* [Data excerpts]:
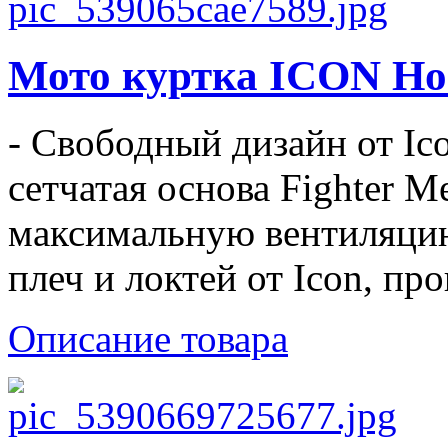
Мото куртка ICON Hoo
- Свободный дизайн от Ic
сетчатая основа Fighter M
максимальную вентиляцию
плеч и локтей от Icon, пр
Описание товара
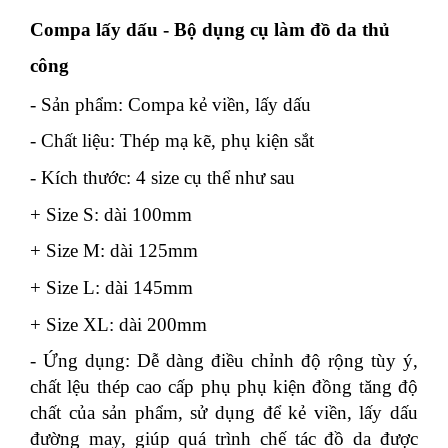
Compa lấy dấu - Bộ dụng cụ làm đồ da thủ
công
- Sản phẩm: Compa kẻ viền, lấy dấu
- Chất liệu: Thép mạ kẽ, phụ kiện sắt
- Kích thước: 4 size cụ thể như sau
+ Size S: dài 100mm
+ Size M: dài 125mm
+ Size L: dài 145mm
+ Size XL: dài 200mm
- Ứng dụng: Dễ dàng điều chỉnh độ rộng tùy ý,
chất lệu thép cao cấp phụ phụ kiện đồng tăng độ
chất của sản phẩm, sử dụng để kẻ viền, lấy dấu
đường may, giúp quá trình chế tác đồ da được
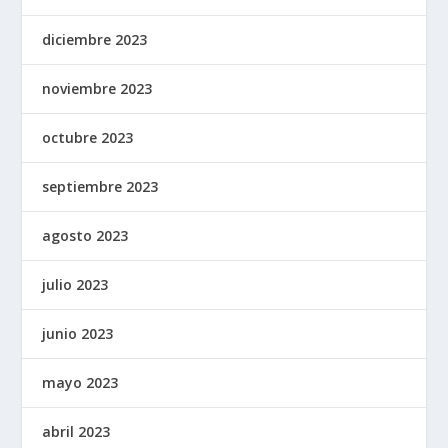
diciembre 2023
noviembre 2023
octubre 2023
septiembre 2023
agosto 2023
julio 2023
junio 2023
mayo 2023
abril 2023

* * *

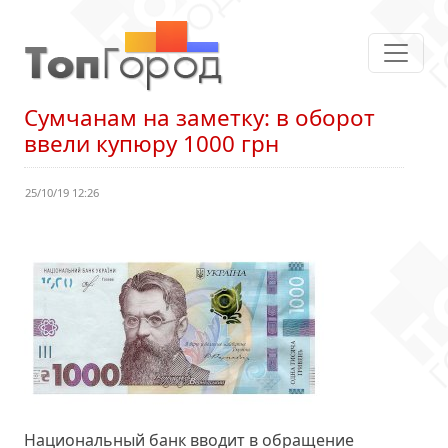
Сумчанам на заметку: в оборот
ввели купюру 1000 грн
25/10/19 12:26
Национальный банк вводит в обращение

---

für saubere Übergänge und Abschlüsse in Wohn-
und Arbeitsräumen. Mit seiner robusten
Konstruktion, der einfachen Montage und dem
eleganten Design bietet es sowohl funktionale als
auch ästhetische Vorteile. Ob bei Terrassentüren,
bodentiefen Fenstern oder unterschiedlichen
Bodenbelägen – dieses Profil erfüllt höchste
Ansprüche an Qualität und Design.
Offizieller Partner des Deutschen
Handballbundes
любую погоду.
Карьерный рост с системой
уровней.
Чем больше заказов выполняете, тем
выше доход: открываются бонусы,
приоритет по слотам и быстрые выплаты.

* [Exercise prompt]: Write out only the lines that run from the line containing "für saubere Übergänge" through the line containing "приоритет по слотам и быстрые выплаты.", both included, exactly as they appear above.

* [Answer area]:
für saubere Übergänge und Abschlüsse in Wohn-
und Arbeitsräumen. Mit seiner robusten
Konstruktion, der einfachen Montage und dem
eleganten Design bietet es sowohl funktionale als
auch ästhetische Vorteile. Ob bei Terrassentüren,
bodentiefen Fenstern oder unterschiedlichen
Bodenbelägen – dieses Profil erfüllt höchste
Ansprüche an Qualität und Design.
Offizieller Partner des Deutschen
Handballbundes
любую погоду.
Карьерный рост с системой
уровней.
Чем больше заказов выполняете, тем
выше доход: открываются бонусы,
приоритет по слотам и быстрые выплаты.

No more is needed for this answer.